# EXERCISE INSTRUCTIONS:
All records below are to be set down precisely as written, excluding pictures.

---- GIVEN ENTRIES

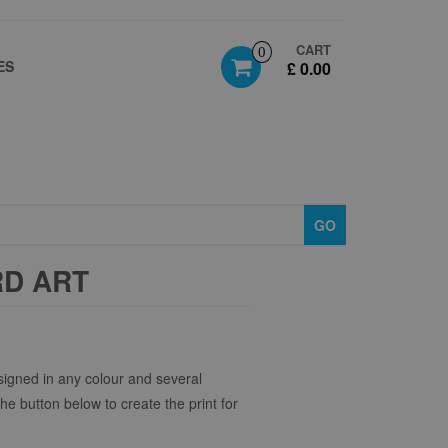
CART
0
ES
£ 0.00
GO
RD ART
igned in any colour and several
the button below to create the print for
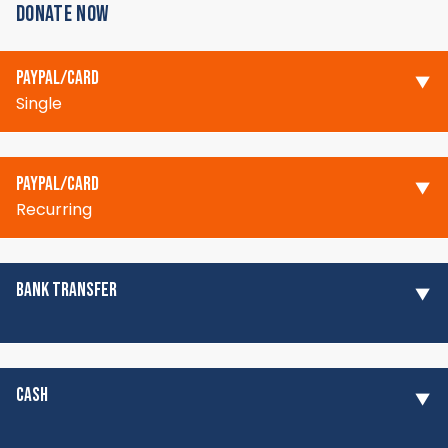
DONATE NOW
PAYPAL/CARD
Single
PAYPAL/CARD
Recurring
BANK TRANSFER
CASH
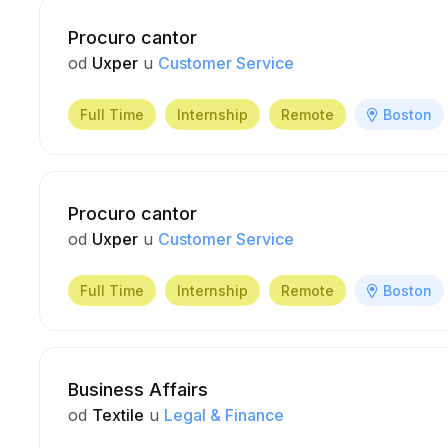
Procuro cantor
od
Uxper
u
Customer Service
Full Time
Internship
Remote
Boston
Procuro cantor
od
Uxper
u
Customer Service
Full Time
Internship
Remote
Boston
Business Affairs
od
Textile
u
Legal & Finance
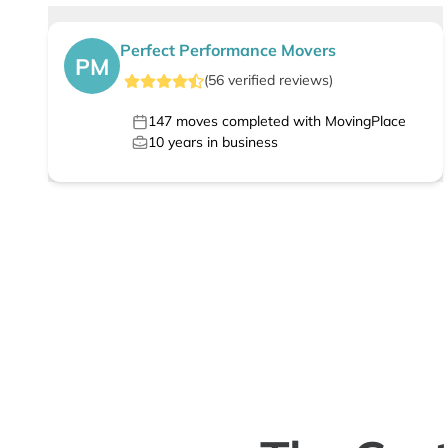
Perfect Performance Movers
PM
(
56
verified
reviews
)
147
moves completed with MovingPlace
10
years in business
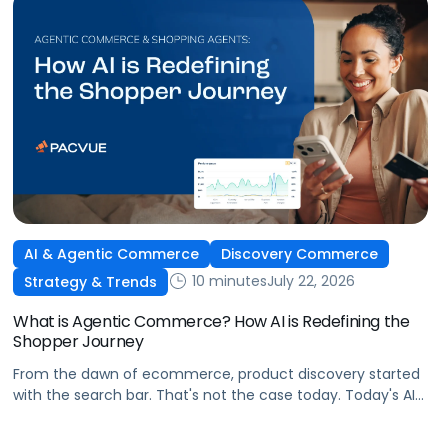
AI & Agentic Commerce
Discovery Commerce
10 minutes
July 22, 2026
Strategy & Trends
What is Agentic Commerce? How AI is Redefining the
Shopper Journey
From the dawn of ecommerce, product discovery started
with the search bar. That's not the case today. Today's AI
shopping agents across retailers and even LLMs help us
search for, compare, and in some cases, buy products.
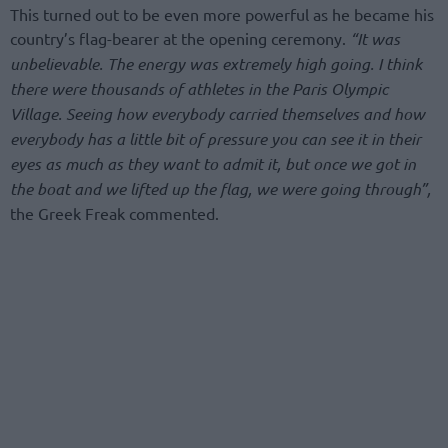
This turned out to be even more powerful as he became his
country’s flag-bearer at the opening ceremony.
“It was
unbelievable. The energy was extremely high going. I think
there were thousands of athletes in the Paris Olympic
Village. Seeing how everybody carried themselves and how
everybody has a little bit of pressure you can see it in their
eyes as much as they want to admit it, but once we got in
the boat and we lifted up the flag, we were going through”,
the Greek Freak commented.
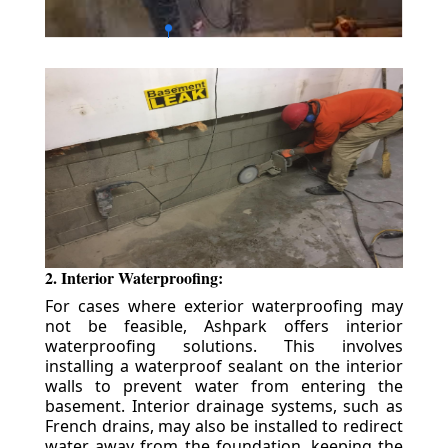
2. Interior Waterproofing:
For cases where exterior waterproofing may
not be feasible, Ashpark offers interior
waterproofing solutions. This involves
installing a waterproof sealant on the interior
walls to prevent water from entering the
basement. Interior drainage systems, such as
French drains, may also be installed to redirect
water away from the foundation, keeping the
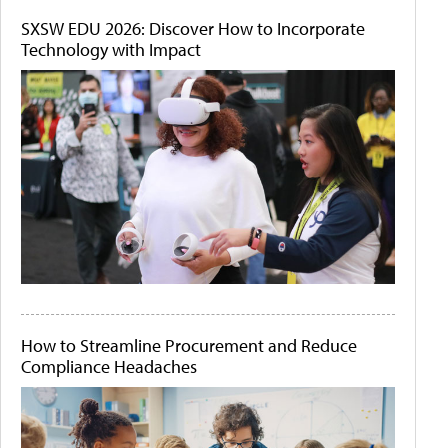
SXSW EDU 2026: Discover How to Incorporate
Technology with Impact
How to Streamline Procurement and Reduce
Compliance Headaches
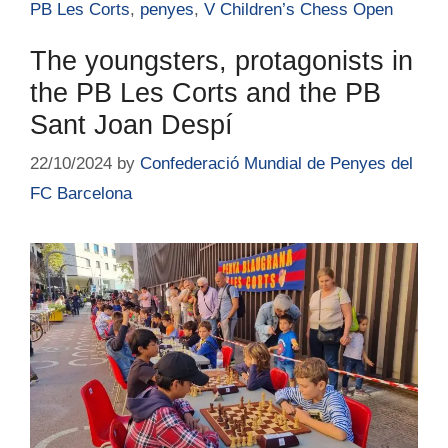
PB Les Corts
,
penyes
,
V Children’s Chess Open
The youngsters, protagonists in
the PB Les Corts and the PB
Sant Joan Despí
22/10/2024
by
Confederació Mundial de Penyes del
FC Barcelona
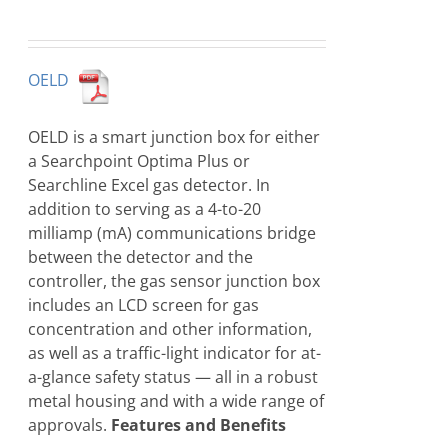
OELD
OELD is a smart junction box for either
a Searchpoint Optima Plus or
Searchline Excel gas detector. In
addition to serving as a 4-to-20
milliamp (mA) communications bridge
between the detector and the
controller, the gas sensor junction box
includes an LCD screen for gas
concentration and other information,
as well as a traffic-light indicator for at-
a-glance safety status — all in a robust
metal housing and with a wide range of
approvals.
Features and Benefits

--------

# SOLUTION:
CART
0
ES
£ 0.00
GO
RD ART
igned in any colour and several
the button below to create the print for
DONATE NOW
PAYPAL/CARD
Single
PAYPAL/CARD
Recurring
BANK TRANSFER
CASH
Procuro cantor
od
Uxper
u
Customer Service
Full Time
Internship
Remote
Boston
Procuro cantor
od
Uxper
u
Customer Service
Full Time
Internship
Remote
Boston
Business Affairs
od
Textile
u
Legal & Finance
Perfect Performance Movers
PM
(
56
verified
reviews
)
147
moves completed with MovingPlace
10
years in business
AI & Agentic Commerce
Discovery Commerce
10 minutes
July 22, 2026
Strategy & Trends
What is Agentic Commerce? How AI is Redefining the
Shopper Journey
From the dawn of ecommerce, product discovery started
with the search bar. That's not the case today. Today's AI
shopping agents across retailers and even LLMs help us
search for, compare, and in some cases, buy products.
This turned out to be even more powerful as he became his
country’s flag-bearer at the opening ceremony.
“It was
unbelievable. The energy was extremely high going. I think
there were thousands of athletes in the Paris Olympic
Village. Seeing how everybody carried themselves and how
everybody has a little bit of pressure you can see it in their
eyes as much as they want to admit it, but once we got in
the boat and we lifted up the flag, we were going through”,
the Greek Freak commented.
2. Interior Waterproofing:
For cases where exterior waterproofing may
not be feasible, Ashpark offers interior
waterproofing solutions. This involves
installing a waterproof sealant on the interior
walls to prevent water from entering the
basement. Interior drainage systems, such as
French drains, may also be installed to redirect
water away from the foundation, keeping the
SXSW EDU 2026: Discover How to Incorporate
Technology with Impact
How to Streamline Procurement and Reduce
Compliance Headaches
PB Les Corts
,
penyes
,
V Children’s Chess Open
The youngsters, protagonists in
the PB Les Corts and the PB
Sant Joan Despí
22/10/2024
by
Confederació Mundial de Penyes del
FC Barcelona
OELD
OELD is a smart junction box for either
a Searchpoint Optima Plus or
Searchline Excel gas detector. In
addition to serving as a 4-to-20
milliamp (mA) communications bridge
between the detector and the
controller, the gas sensor junction box
includes an LCD screen for gas
concentration and other information,
as well as a traffic-light indicator for at-
a-glance safety status — all in a robust
metal housing and with a wide range of
approvals.
Features and Benefits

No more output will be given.